§ Exercise description
Whenever a line in this data holds the word "Singapore", report that line in full.

(Collected data)

__________________________________________________

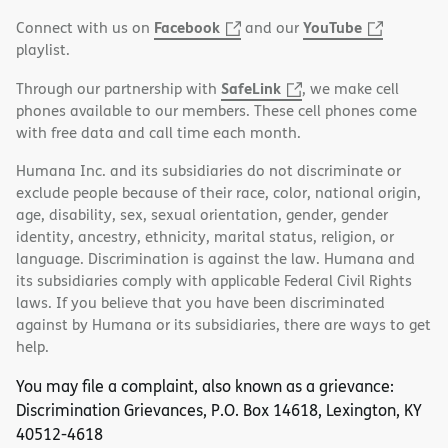
Facebook
YouTube
Connect with us on
and our
playlist.
SafeLink
Through our partnership with
, we make cell
phones available to our members. These cell phones come
with free data and call time each month.
Humana Inc. and its subsidiaries do not discriminate or
exclude people because of their race, color, national origin,
age, disability, sex, sexual orientation, gender, gender
identity, ancestry, ethnicity, marital status, religion, or
language. Discrimination is against the law. Humana and
its subsidiaries comply with applicable Federal Civil Rights
laws. If you believe that you have been discriminated
against by Humana or its subsidiaries, there are ways to get
help.
You may file a complaint, also known as a grievance:
Discrimination Grievances, P.O. Box 14618, Lexington, KY
40512-4618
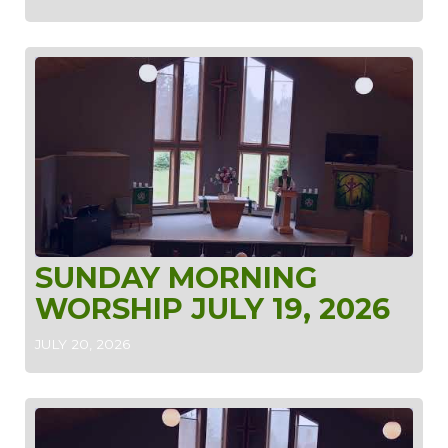
SUNDAY MORNING
WORSHIP JULY 19, 2026
JULY 20, 2026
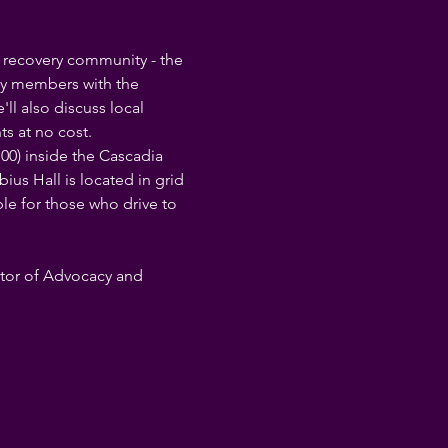
h recovery community - the 
ty members with the 
l also discuss local 
s at no cost.
00) inside the Cascadia 
s Hall is located in grid 
ble for those who drive to 
ctor of Advocacy and 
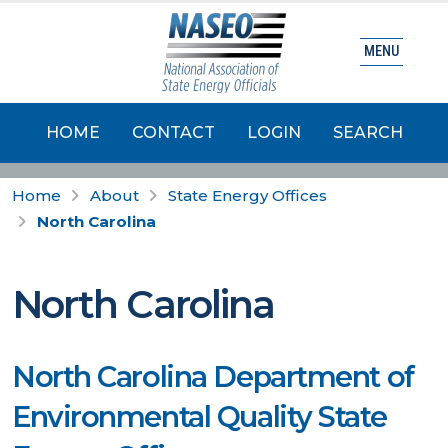
MENU
HOME
CONTACT
LOGIN
SEARCH
Home
About
State Energy Offices
North Carolina
North Carolina
North Carolina Department of
Environmental Quality State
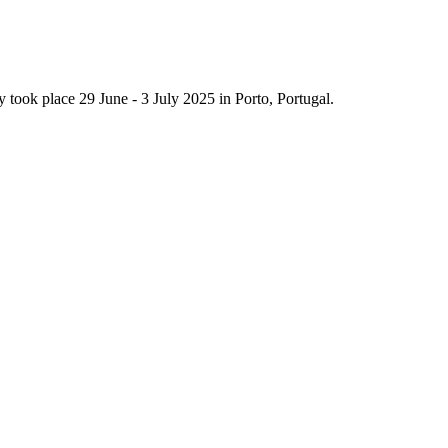
ook place 29 June - 3 July 2025 in Porto, Portugal.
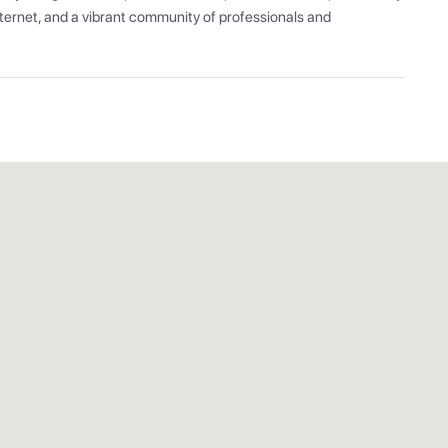
ernet, and a vibrant community of professionals and 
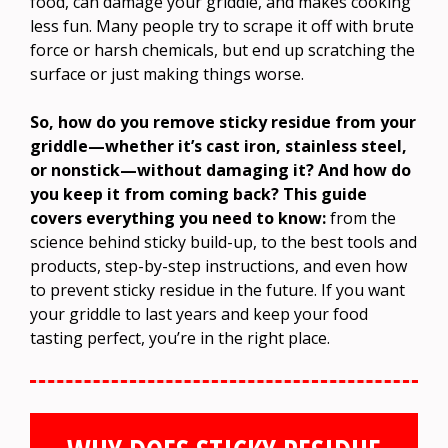
food, can damage your griddle, and makes cooking
less fun. Many people try to scrape it off with brute
force or harsh chemicals, but end up scratching the
surface or just making things worse.
So, how do you remove sticky residue from your
griddle—whether it’s cast iron, stainless steel,
or nonstick—without damaging it? And how do
you keep it from coming back? This guide
covers everything you need to know:
from the
science behind sticky build-up, to the best tools and
products, step-by-step instructions, and even how
to prevent sticky residue in the future. If you want
your griddle to last years and keep your food
tasting perfect, you’re in the right place.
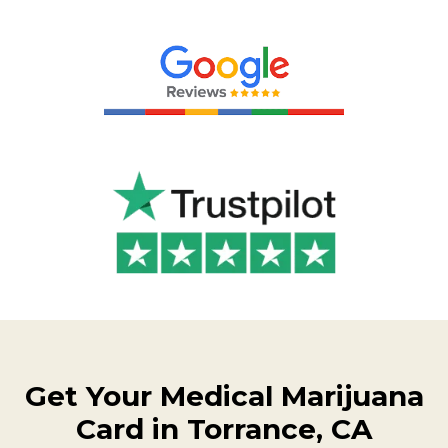
Get Your Medical Marijuana
Card in Torrance, CA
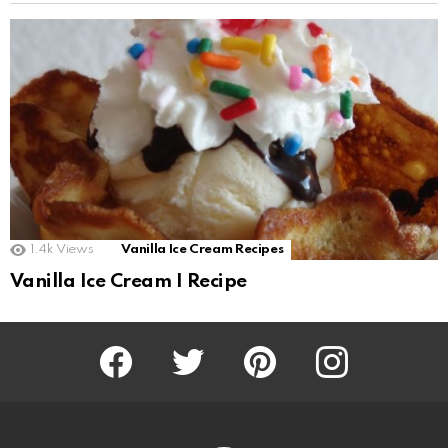
1.4k
Views
Vanilla Ice Cream Recipes
Vanilla Ice Cream I Recipe
Facebook
Twitter
Pinterest
Instagram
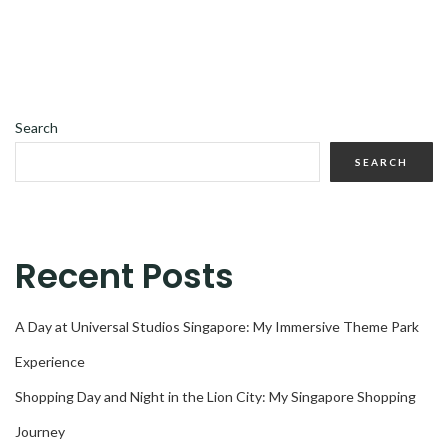
Search
SEARCH
Recent Posts
A Day at Universal Studios Singapore: My Immersive Theme Park
Experience
Shopping Day and Night in the Lion City: My Singapore Shopping
Journey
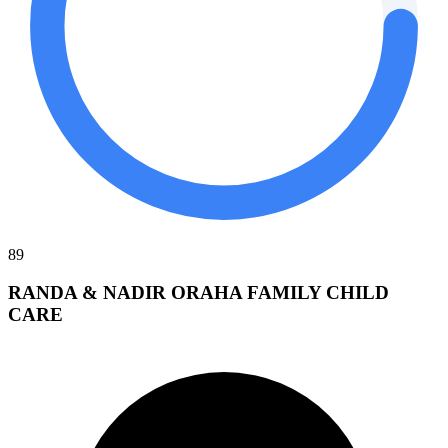
89
RANDA & NADIR ORAHA FAMILY CHILD
CARE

__________________________________________________

§ Reply to the exercise
A Day at Universal Studios Singapore: My Immersive Theme Park
Shopping Day and Night in the Lion City: My Singapore Shopping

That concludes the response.